For the TikTok, I wrote a conversational script tailored for parents of young kids and filmed myself answering questions that came up frequently throughout my reporting. My colleagues and I also repurposed the TikTok for an Instagram reel.
More recently, my reporting was featured in a USA TODAY documentary about the pandemic’s impacts on children. That episode, part of USA TODAY’s newly launched “States of America” docu-series, was released in early September, coinciding with the back-to-school season. I narrated my segment. The goal was to reach as many people – namely parents – as possible. And the multilayered audience and engagement plan allowed us to achieve that.
Tips and Takeaways
These experiences from the start of the project to its finish taught me some valuable lessons on how to best cover early childhood, as well as how to maximize a fellowship like that offered through EWA:
Devise a set of guiding questions and let them guide your reporting. Refine your angle along the way.

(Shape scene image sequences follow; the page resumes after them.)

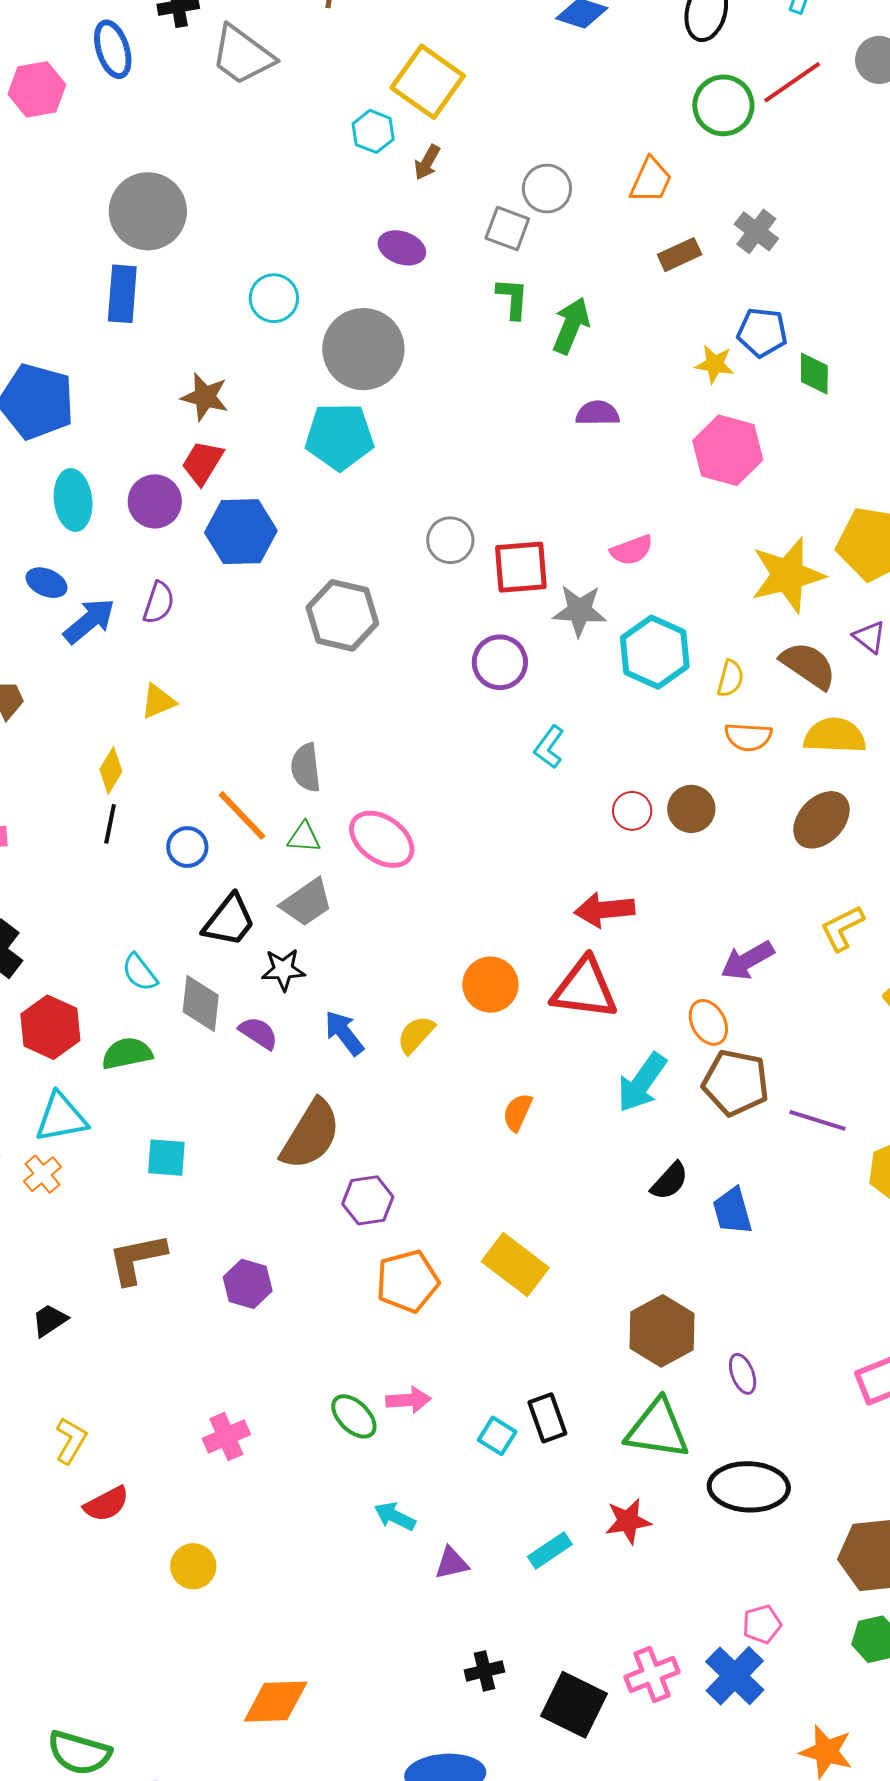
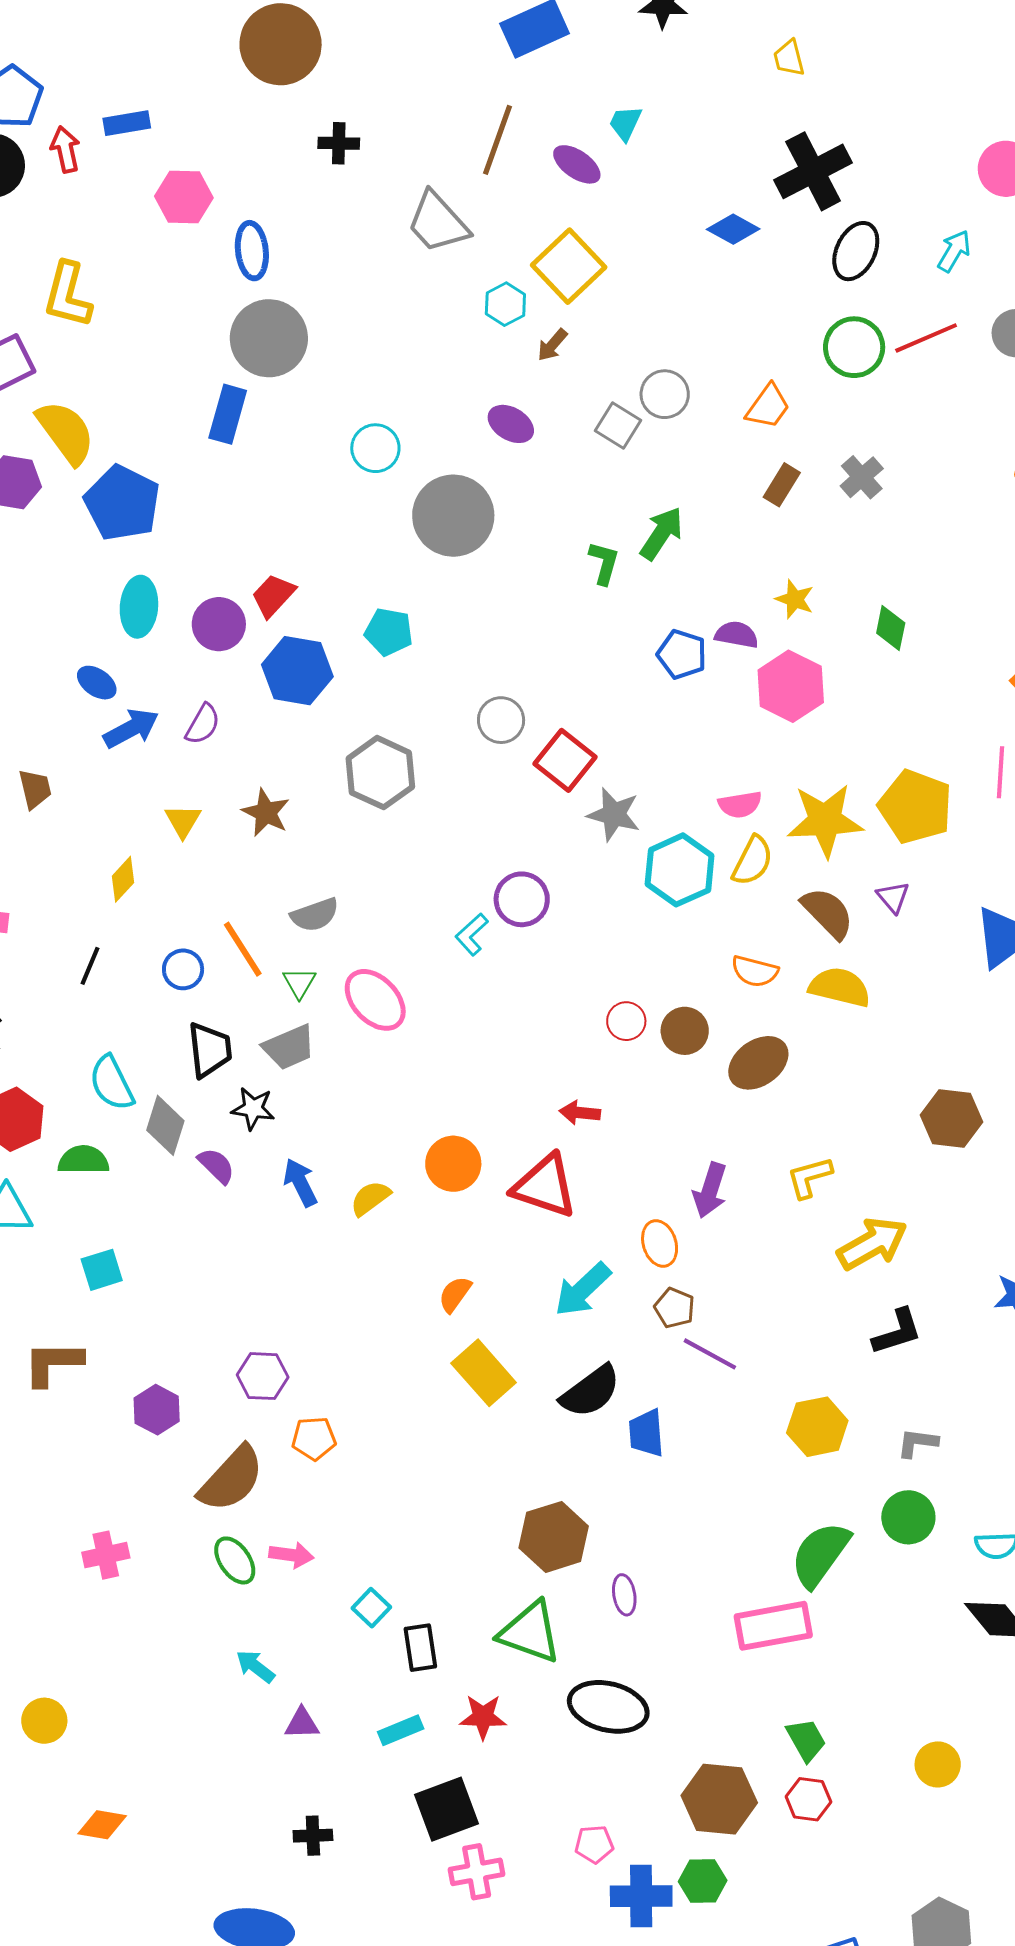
blue ellipse: (113, 49) -> (252, 251), moved
gray trapezoid: (242, 55) -> (438, 222), moved
brown rectangle: (680, 255) -> (782, 485), turned -45
green L-shape: (513, 298) -> (604, 563), moved
blue pentagon: (762, 332) -> (682, 654), moved
brown star: (205, 397) -> (266, 813), moved
purple semicircle: (597, 413) -> (737, 635), moved
cyan pentagon: (339, 436) -> (389, 632), moved, size x0.7
pink semicircle: (632, 550) -> (740, 805), moved
red square: (521, 567) -> (565, 760), turned 32
purple circle: (500, 662) -> (522, 899), moved
yellow semicircle: (730, 678) -> (753, 861), moved, size x1.4
yellow triangle: (158, 701) -> (183, 821), turned -48
cyan L-shape: (549, 747) -> (472, 934), moved
gray semicircle: (306, 768) -> (315, 915), turned -114
brown ellipse: (821, 820) -> (758, 1063), moved
black line: (110, 824) -> (90, 966), moved
green triangle: (304, 837) -> (299, 983), turned 45
red arrow: (604, 910) -> (580, 1113), size x0.7
black trapezoid: (229, 921) -> (210, 1050), turned -56
purple arrow: (747, 960) -> (710, 1190), turned -54
cyan semicircle: (140, 972) -> (112, 1083), size x1.4
brown pentagon: (736, 1083) -> (674, 1308), size x0.6
purple line: (818, 1120) -> (710, 1354), moved
brown semicircle: (311, 1135) -> (231, 1479), moved
cyan square: (166, 1158) -> (102, 1270), turned -33
black semicircle: (670, 1181) -> (590, 1391), size x1.5
purple hexagon: (368, 1200) -> (263, 1376), moved
yellow rectangle: (515, 1265) -> (484, 1373), moved
orange pentagon: (407, 1281) -> (314, 1438), size x0.7
black rectangle: (547, 1418) -> (420, 1648), moved
yellow circle: (193, 1566) -> (44, 1721), moved
blue cross: (735, 1676) -> (641, 1896), moved, turned 34
orange diamond: (276, 1702) -> (102, 1825), size x0.7
black square: (574, 1705) -> (446, 1809), moved, turned 32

Go on a listening tour to hear from as many people as possible. Make a spreadsheet tracking everyone you’ve spoken with, labeling them based on their background and qualifications. Don’t be afraid of – and, in fact, seek out – people whose stories complicate your understanding of the subject matter.
Constantly remind yourself of who your audience is or should be – Which readers is your reporting most intended to serve? Once your reporting is out in the world, continue to engage with and reach out to those readers, thinking about what social media platforms and news formats they tend to most.
Perhaps the biggest takeaway was in the beauty of letting my angle evolve: When I started the reporting for this series, I set out to better understand the biggest pain points of early childhood development in the COVID era.
But the story that I uncovered ended up being about far more than developmental delays and lagging social skills in today’s toddlers and babies. It ended up being about how difficult it is to be a parent of a young child in America — a problem that predated but was further exposed by the pandemic.